◆ **Exercise description**:
Beginning with the line containing "Royal Pacific Realty (Kingsway)" and ending with the last line of the records, set down every line exactly.

____

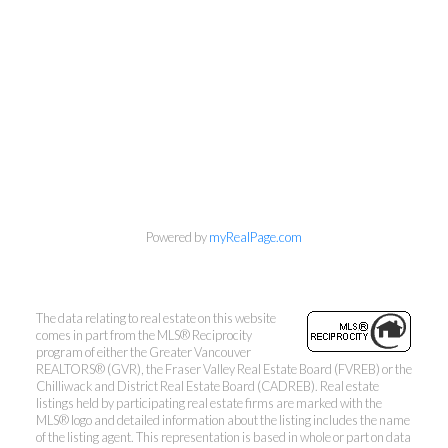
Powered by
myRealPage.com
Kevin Kan PREC* &
Tracy Yuen PREC*
The data relating to real estate on this website
comes in part from the MLS® Reciprocity
Royal Pacific Realty (Kingsway)
program of either the Greater Vancouver
Ltd.
REALTORS® (GVR), the Fraser Valley Real Estate Board (FVREB) or the
Chilliwack and District Real Estate Board (CADREB). Real estate
Kevin:
778-791-6800
listings held by participating real estate firms are marked with the
MLS® logo and detailed information about the listing includes the name
Tracy:
604-808-8789
of the listing agent. This representation is based in whole or part on data
kevinkanrealtor@gmail.com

____

◆ **Finished task**:
Royal Pacific Realty (Kingsway)
program of either the Greater Vancouver
Ltd.
REALTORS® (GVR), the Fraser Valley Real Estate Board (FVREB) or the
Chilliwack and District Real Estate Board (CADREB). Real estate
Kevin:
778-791-6800
listings held by participating real estate firms are marked with the
MLS® logo and detailed information about the listing includes the name
Tracy:
604-808-8789
of the listing agent. This representation is based in whole or part on data
kevinkanrealtor@gmail.com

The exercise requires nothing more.